I will also import my own modulemlgfrom scr/dataanalysis1.py.
When I make modifications in my functions, I need to detatch the module and load it again!

In [12]:
# Import modules etc

import pandas as pd
import numpy as np
import re

np.random.seed(42)
pd.set_option('display.max_columns', None) # show all the columns

# print the plot in the jupyter output
%matplotlib inline 

import warnings
warnings.filterwarnings('ignore') # ignorar warnings

import pylab as plt   # import matplotlib.pyplot as plt
import seaborn as sns
import fuzzywuzzy as fzw

# Import my module
from src import dataanalysis_fun1 as mlg 

In [13]:
# Reload my module if neccessary

import importlib
from src import dataanalysis_fun1 as mlg # Import the module
#importlib.reload(mlg)  # Reload the module

# Suppress warning when reloading the module
with warnings.catch_warnings():
    warnings.simplefilter("ignore") 
    importlib.reload(mlg)  # Reload the module

In [14]:
DF_raw = pd.read_csv('../../data/raw/film.csv')

### 1. Normalize column names

In [15]:
display(DF_raw.columns)
setA = set(DF_raw.columns)
DF_raw=mlg.colnnam_clean(DF_raw)
setB = set(DF_raw.columns)

print(f'Normalized column names: {len(setB.difference(setA))}')

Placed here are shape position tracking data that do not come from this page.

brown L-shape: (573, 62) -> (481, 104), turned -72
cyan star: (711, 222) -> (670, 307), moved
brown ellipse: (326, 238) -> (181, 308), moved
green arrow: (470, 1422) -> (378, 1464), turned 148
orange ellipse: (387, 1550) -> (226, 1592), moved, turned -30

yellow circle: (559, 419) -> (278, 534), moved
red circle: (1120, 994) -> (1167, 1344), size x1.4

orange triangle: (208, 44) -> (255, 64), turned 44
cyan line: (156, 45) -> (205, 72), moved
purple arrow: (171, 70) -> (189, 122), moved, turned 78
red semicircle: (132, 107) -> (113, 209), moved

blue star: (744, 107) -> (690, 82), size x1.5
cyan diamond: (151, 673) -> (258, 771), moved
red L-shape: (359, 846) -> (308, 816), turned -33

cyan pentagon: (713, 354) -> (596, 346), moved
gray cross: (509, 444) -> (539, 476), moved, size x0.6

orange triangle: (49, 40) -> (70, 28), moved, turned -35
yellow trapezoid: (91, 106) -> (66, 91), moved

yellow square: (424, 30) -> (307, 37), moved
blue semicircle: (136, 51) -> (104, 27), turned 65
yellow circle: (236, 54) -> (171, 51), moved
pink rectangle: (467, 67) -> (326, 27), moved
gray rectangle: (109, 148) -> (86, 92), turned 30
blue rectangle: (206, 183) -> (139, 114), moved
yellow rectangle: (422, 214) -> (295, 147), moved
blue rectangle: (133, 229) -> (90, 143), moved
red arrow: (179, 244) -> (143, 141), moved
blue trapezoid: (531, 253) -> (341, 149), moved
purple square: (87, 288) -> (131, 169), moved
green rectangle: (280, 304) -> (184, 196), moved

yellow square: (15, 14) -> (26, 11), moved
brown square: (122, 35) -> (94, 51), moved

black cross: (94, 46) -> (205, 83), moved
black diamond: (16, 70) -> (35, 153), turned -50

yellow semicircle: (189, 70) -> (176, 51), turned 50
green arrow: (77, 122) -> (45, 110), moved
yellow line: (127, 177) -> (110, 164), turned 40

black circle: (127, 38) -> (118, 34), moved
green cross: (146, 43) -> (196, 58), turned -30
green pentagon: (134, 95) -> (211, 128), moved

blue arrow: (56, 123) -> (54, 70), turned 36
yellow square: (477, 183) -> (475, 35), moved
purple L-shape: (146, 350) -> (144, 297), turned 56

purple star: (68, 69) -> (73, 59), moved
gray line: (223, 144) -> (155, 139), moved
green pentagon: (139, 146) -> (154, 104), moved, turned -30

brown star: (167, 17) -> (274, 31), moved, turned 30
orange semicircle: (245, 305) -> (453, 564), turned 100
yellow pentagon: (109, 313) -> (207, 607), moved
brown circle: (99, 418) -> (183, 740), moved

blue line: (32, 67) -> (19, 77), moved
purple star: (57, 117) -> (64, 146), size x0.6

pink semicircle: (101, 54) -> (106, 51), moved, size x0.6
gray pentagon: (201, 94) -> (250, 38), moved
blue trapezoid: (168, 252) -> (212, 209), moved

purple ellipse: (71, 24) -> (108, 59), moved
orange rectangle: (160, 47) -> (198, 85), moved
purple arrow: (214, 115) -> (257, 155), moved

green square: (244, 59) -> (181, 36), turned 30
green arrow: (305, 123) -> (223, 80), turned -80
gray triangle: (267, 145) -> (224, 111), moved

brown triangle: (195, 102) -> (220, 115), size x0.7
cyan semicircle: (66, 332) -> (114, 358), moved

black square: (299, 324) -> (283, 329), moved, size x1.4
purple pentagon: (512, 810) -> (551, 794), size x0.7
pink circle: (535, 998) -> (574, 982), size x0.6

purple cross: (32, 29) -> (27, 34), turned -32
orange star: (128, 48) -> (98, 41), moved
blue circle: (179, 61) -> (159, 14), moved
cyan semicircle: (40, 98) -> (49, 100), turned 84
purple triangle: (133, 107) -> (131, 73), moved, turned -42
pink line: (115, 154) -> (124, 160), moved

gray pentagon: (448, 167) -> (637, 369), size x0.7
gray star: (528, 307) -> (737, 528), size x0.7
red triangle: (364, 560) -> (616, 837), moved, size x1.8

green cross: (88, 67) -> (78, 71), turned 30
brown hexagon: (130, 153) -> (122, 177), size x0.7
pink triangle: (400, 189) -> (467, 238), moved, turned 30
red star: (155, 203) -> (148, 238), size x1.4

Index(['film_id', 'title', 'description', 'release_year', 'language_id',
       'original_language_id', 'rental_duration', 'rental_rate', 'length',
       'replacement_cost', 'rating', 'special_features', 'last_update'],
      dtype='object')

Normalized column names: 0


### 2. Eval misspelling in object non-date columns

In [16]:
for i in DF_raw.columns: 
    if (DF_raw[i].dtype == 'object') and ("date" not in i):
        print(i.upper(), ":")
        DF_raw[i]=DF_raw[i].apply(lambda a: a.strip()) ## Remove leading and trailing spaces 
        print(DF_raw[[i]].value_counts())
        print("\n")
    else:
        print(i.upper(), " ---> Non object-Column or explicit date reference")
        pass

FILM_ID  ---> Non object-Column or explicit date reference
TITLE :
title           
ACADEMY DINOSAUR    1
PERFECT GROOVE      1
PARK CITIZEN        1
PARTY KNOCK         1
PAST SUICIDES       1
                   ..
FROGMEN BREAKING    1
FRONTIER CABIN      1
FROST HEAD          1
FUGITIVE MAGUIRE    1
ZORRO ARK           1
Length: 1000, dtype: int64


DESCRIPTION :
description                                                                                                          
A Action-Packed Character Study of a Astronaut And a Explorer who must Reach a Monkey in A MySQL Convention              1
A Intrepid Tale of a Madman And a Astronaut who must Challenge a Hunter in A Monastery                                   1
A Intrepid Saga of a Man And a Forensic Psychologist who must Reach a Squirrel in A Monastery                            1
A Intrepid Saga of a Man And a Lumberjack who must Vanquish a Husband in The Outback                                     1
A Intrepid Story of a

### 3. eval/drop duplicates without index_id

In [5]:
listtest=["film_id"]
DF_raw_wo1=mlg.DF_wo_colX(DF_raw, listtest)

print("\n")

DF1=DF_raw.copy()
if any(DF_raw_wo1.duplicated()): # there are duplicates!
    print("DUPLICATED?", any(DF_raw_wo1.duplicated()))
    # Find the index positions of duplicate rows in the subset of columns
    dup_ind = DF_raw_wo1.duplicated()

    # Show the duplicate rows
    display(DF1[dup_ind])

    # Display the index positions where rows are duplicated
    nondup_ind = dup_ind[~dup_ind].index
    DF1 = DF1.iloc[nondup_ind]

    # Reset the index to have continuous index values
    DF1.reset_index(drop=True, inplace=True) 
else:
    print("NO HIDDEN DUPLICATES")
    pass


display(DF_raw.shape)
display(DF1.shape)




NO HIDDEN DUPLICATES


(1000, 13)

(1000, 13)

### 4. check NAs again

- By column
- By row

In [6]:
display(mlg.na_absperc(DF1)) # by cols
display(mlg.na_absperc(DF1.T)) # by rows

# DROP IT CAUSE IT CONTAINS 100% NAS!!
DF1=DF1.loc[:, ~DF1.columns.isin(["original_language_id"])]

Unnamed: 0,abs_NA,perc_NA
original_language_id,1000,100.0


Unnamed: 0,abs_NA,perc_NA
0,1,7.692308
671,1,7.692308
658,1,7.692308
659,1,7.692308
660,1,7.692308
...,...,...
338,1,7.692308
339,1,7.692308
340,1,7.692308
341,1,7.692308


### 5. unique/freq ratio

In [64]:
display(mlg.categ_summ(DF1).sort_values("resto_per", ascending =True))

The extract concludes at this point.